It was great to hear that winner of last year’s Adam Dean award Kam Puvanakumar presented an excellent paper about Canvey Island integrated drainage modelling.
For some this was the best paper of the conference
It was one of the clearest presentations and gave a great overview of the Integrated Urban Drainage Study carried out on Canvey Island. It gave a snapshot of how the complex drainage systems interact and the difficulties in modelling them. It also illustrated the importance of stakeholder engagement as a key aspect of the project (which was actually a common theme in 2 or 3 of the presentations given). The resulting hydraulic model will be an important tool (if maintained) to assess and alleviate the risk of flooding to Canvey Island in the future.
Note as one of the most interesting presentations was that from Fiona at Mott MacDonald. This was because it related to model verification in a complex rural runoff system – something that struck a chord with our modellers here at RAA. It was interesting to see such a complex example. The presentation highlighted the importance of capturing a variety of storm events in short term flow surveys, especially with the soil both saturated and unsaturated.

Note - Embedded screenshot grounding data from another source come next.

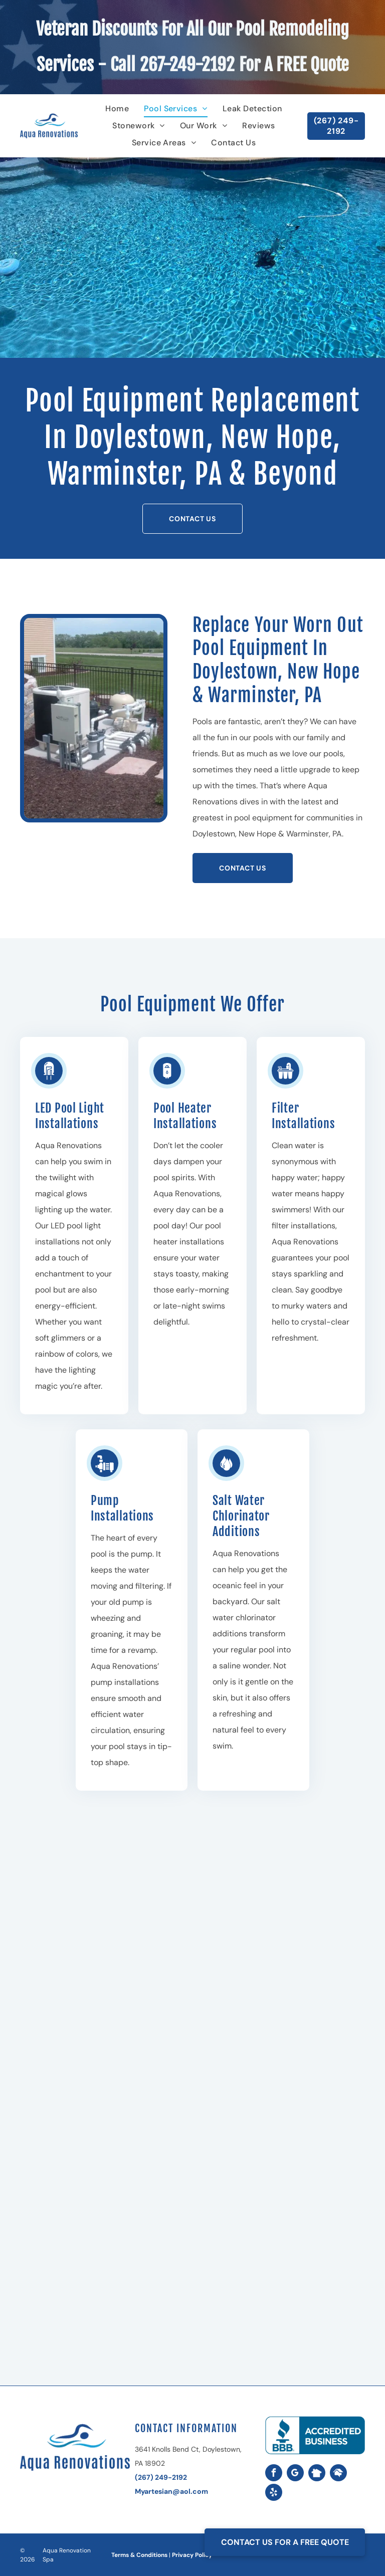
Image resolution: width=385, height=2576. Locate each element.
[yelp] (273, 2493)
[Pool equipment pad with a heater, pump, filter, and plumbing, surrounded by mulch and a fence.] (93, 718)
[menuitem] (117, 108)
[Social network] (316, 2474)
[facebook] (273, 2474)
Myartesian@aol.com (171, 2491)
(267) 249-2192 (161, 2477)
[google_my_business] (295, 2474)
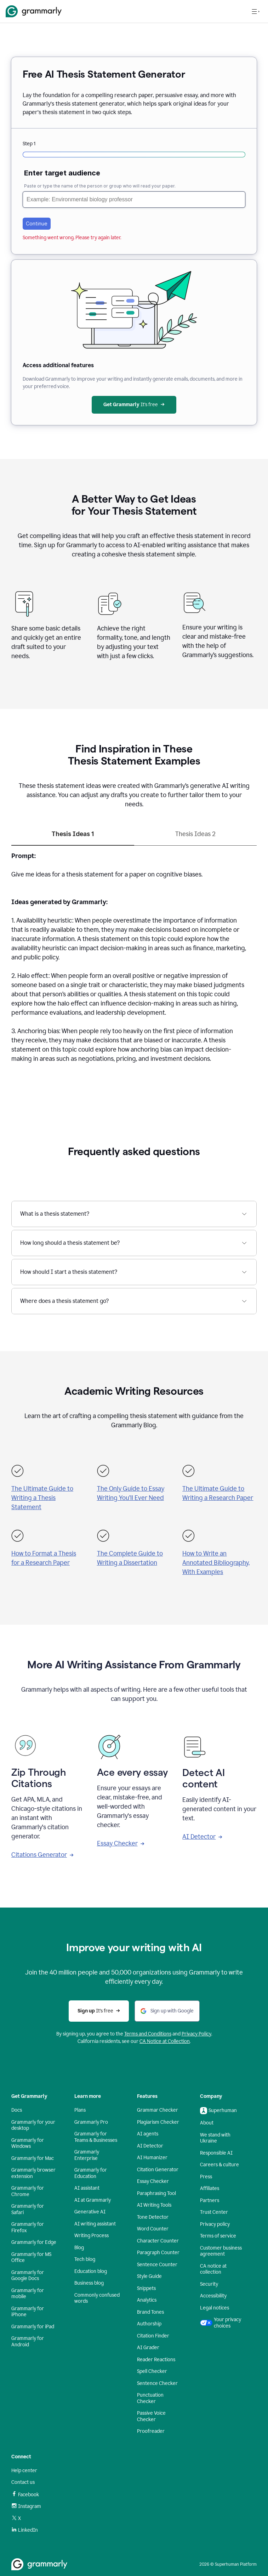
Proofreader (151, 2431)
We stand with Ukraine (215, 2138)
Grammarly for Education (90, 2173)
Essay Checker (120, 1843)
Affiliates (209, 2188)
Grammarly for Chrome (27, 2191)
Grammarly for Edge (33, 2242)
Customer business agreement (221, 2251)
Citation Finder (153, 2336)
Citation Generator (157, 2170)
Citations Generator (42, 1855)
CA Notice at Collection (164, 2041)
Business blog (89, 2283)
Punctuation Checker (150, 2398)
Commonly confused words (97, 2298)
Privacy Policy (196, 2034)
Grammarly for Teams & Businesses (95, 2137)
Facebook (25, 2494)
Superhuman (218, 2110)
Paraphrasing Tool (156, 2193)
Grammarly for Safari (27, 2209)
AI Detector (202, 1837)
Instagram (26, 2506)
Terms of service (218, 2236)
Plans (80, 2110)
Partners (209, 2200)
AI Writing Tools (154, 2205)
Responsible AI (216, 2153)
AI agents (147, 2134)
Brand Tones (150, 2312)
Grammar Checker (157, 2110)
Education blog (90, 2271)
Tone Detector (153, 2217)
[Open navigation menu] (255, 11)
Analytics (146, 2300)
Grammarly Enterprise (86, 2155)
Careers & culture (219, 2165)
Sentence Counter (157, 2265)
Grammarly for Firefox (27, 2227)
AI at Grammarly (92, 2200)
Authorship (149, 2324)
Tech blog (84, 2259)
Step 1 (29, 144)
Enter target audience (62, 173)
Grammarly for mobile (27, 2293)
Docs (16, 2110)
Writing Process (91, 2236)
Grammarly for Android (27, 2341)
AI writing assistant (95, 2224)
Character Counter (158, 2241)
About (206, 2123)
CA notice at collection (213, 2269)
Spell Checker (152, 2371)
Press (206, 2177)
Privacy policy (215, 2224)
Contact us (23, 2482)
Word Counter (153, 2229)
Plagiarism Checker (158, 2122)
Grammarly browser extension (33, 2173)
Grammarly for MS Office (31, 2257)
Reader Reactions (156, 2360)
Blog (79, 2248)
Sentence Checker (157, 2383)
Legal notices (214, 2308)
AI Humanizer (152, 2158)
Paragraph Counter (158, 2253)
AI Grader (148, 2348)
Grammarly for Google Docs (27, 2275)
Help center (24, 2471)
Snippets (146, 2288)
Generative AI (90, 2212)
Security (209, 2284)
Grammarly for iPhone (27, 2312)
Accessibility (213, 2296)
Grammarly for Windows (27, 2143)
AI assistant (86, 2188)
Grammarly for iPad (32, 2327)
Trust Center (214, 2212)
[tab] (72, 837)
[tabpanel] (134, 961)
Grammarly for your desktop (33, 2125)
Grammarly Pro (91, 2122)
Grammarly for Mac (32, 2158)
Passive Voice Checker (151, 2416)
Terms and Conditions (147, 2034)
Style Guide (149, 2276)
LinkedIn (24, 2530)
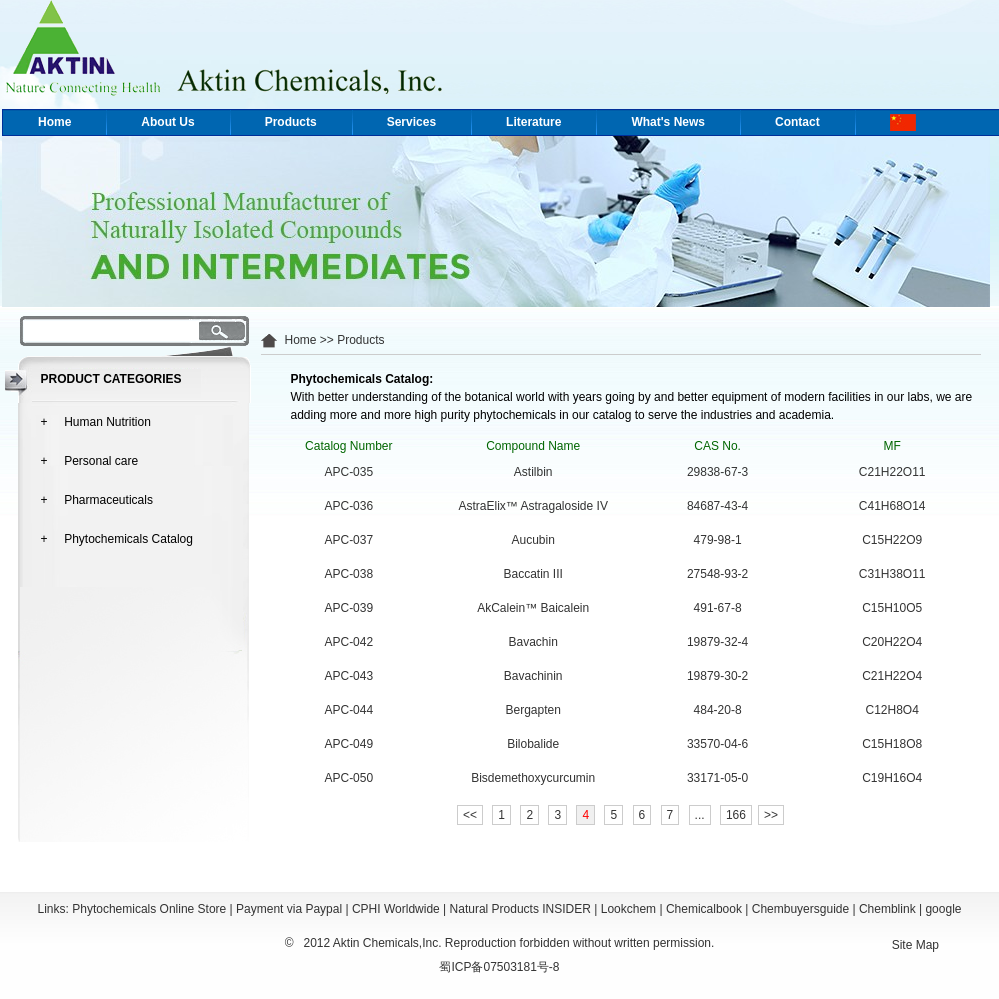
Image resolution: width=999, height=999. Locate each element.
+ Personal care (90, 461)
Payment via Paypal (289, 909)
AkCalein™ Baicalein (533, 608)
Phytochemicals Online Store (149, 909)
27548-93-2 (717, 574)
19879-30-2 (717, 676)
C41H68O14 (892, 506)
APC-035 (348, 472)
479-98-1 (718, 540)
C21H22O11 (892, 472)
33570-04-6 (717, 744)
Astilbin (533, 472)
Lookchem (628, 909)
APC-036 (348, 506)
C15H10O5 (892, 608)
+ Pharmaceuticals (97, 500)
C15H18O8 (892, 744)
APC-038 (348, 574)
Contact (797, 122)
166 (736, 815)
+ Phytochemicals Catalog (117, 539)
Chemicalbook (704, 909)
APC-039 (348, 608)
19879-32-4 (717, 642)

Perhaps the stand out or most surprising fact came from the Irish Water paper. The fact is that there is an estimated 40% of the current Irish sewer network which is unrepresented in current asset data. With the cities of Cork and Waterford not having a hydraulic model at all! This is all following the merger of individual local authority control of water into a national body responsible for all the whole countries’ assets in Jan 2014.
All in all it was a very informative day with issues such as developing suitable and sustainable solutions which give a greater level of flood protection as well as wider community benefits being brought to the fore.